Меня удивило отсутствие меблированного и иконографического убранства, которое всякий предполагают увидеть в религиозных храмах, хотя я изобразил на лице абсолютную естественность и без малейшего промедления заявил раввину, что хотел бы обратиться в иудаизм. Привыкнув к деяниям апостолов и миссионерской восторженности монахинь, я ожидал, что раввин вытащит гитару и тут же торжественной одой отпразднует спасение еще одного грешника, однако, напротив, его всего перекосило, и он ответил мне скорее строго, нежели любезно: «Обращенные – это бич для иудаизма. Об этом говорит Йебамот [147]». Продолжение было еще хуже начала.

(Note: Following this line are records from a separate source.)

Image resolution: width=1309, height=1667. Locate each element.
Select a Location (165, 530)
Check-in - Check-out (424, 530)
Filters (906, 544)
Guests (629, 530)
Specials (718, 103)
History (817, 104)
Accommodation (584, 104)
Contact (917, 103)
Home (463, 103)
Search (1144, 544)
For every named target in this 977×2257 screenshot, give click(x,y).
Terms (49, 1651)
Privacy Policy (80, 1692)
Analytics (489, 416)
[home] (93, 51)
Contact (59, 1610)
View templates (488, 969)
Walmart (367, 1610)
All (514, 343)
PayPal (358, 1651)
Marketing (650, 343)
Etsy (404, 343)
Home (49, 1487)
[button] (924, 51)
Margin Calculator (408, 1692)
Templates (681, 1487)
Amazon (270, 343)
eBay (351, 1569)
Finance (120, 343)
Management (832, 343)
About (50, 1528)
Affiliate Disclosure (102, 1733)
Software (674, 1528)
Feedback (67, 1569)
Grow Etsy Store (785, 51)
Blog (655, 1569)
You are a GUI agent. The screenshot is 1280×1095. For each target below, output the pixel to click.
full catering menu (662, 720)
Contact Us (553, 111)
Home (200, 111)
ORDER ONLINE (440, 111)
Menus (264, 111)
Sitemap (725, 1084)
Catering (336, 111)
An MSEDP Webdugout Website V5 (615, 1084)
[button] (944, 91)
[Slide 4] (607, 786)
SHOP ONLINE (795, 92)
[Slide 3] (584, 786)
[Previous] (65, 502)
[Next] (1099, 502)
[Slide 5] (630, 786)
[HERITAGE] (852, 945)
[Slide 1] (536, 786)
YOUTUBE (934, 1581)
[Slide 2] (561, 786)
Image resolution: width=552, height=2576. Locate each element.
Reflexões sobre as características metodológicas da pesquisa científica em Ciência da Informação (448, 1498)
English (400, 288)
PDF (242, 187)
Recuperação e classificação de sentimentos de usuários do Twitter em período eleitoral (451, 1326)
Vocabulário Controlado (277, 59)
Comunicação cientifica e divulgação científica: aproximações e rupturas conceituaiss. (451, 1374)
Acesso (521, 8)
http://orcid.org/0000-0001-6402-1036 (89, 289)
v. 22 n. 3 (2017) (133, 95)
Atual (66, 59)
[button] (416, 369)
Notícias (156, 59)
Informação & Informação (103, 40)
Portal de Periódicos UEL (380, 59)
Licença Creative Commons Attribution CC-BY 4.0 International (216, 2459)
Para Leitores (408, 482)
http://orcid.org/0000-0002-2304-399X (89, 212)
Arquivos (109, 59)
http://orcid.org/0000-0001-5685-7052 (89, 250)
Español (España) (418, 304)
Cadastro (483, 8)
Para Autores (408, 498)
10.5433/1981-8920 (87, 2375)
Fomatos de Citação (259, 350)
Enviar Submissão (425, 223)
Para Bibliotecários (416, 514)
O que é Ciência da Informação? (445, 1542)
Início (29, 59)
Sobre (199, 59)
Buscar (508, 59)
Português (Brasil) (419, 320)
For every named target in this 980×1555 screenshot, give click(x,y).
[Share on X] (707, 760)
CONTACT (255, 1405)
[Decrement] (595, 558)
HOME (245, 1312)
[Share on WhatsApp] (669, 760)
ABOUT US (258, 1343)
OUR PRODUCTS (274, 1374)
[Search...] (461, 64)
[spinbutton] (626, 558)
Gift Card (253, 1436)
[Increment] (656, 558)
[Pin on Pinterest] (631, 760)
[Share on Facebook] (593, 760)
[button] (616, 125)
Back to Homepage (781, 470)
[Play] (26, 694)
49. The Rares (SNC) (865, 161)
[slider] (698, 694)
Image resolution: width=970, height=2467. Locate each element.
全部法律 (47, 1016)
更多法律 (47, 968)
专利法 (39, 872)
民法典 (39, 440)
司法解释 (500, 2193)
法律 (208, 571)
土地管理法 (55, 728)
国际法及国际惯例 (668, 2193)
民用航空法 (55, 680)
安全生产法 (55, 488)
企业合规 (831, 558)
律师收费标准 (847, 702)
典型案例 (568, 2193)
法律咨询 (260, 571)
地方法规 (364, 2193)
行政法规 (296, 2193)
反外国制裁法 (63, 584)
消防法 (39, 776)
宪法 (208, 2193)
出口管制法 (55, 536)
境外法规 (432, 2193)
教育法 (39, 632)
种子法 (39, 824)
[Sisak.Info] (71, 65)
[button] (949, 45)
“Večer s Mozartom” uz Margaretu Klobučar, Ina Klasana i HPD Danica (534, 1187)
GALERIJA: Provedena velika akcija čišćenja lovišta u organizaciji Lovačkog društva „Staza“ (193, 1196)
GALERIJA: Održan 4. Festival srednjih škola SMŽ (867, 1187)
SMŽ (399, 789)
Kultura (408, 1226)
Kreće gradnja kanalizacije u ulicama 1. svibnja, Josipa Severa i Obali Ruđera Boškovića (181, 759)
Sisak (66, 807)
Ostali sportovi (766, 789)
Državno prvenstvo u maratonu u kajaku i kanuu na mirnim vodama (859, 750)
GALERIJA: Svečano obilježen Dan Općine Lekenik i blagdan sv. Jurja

Вдруг мне пришли на память «Смерть и буссоль» и другие рассказы Борхеса о Зохаре [148] и Каббале, и я заговорил с раввином о моем интересе к хасидам, тетраграмматону [149] и непроизносимому имени Бога. Даже не изменив выражения лица, раввин обвинил Борхеса в смешении талмудических канонов, потому что Яромир Хладик [150] не мог быть «цадиком», как на то намекал автор в «Тайном чуде», экстаз хасида не мог сравниться с простым видением Алефа [151], а имя Бога не было непроизносимым, его произношение было просто утеряно. «Невыразимое имя Бога – это Шем Хамефораш. Все остальное – его атрибуты», – непререкаемым тоном просветил меня он. Раввин был более начитан, чем какой-нибудь приходской священник. Все шло совсем скверно.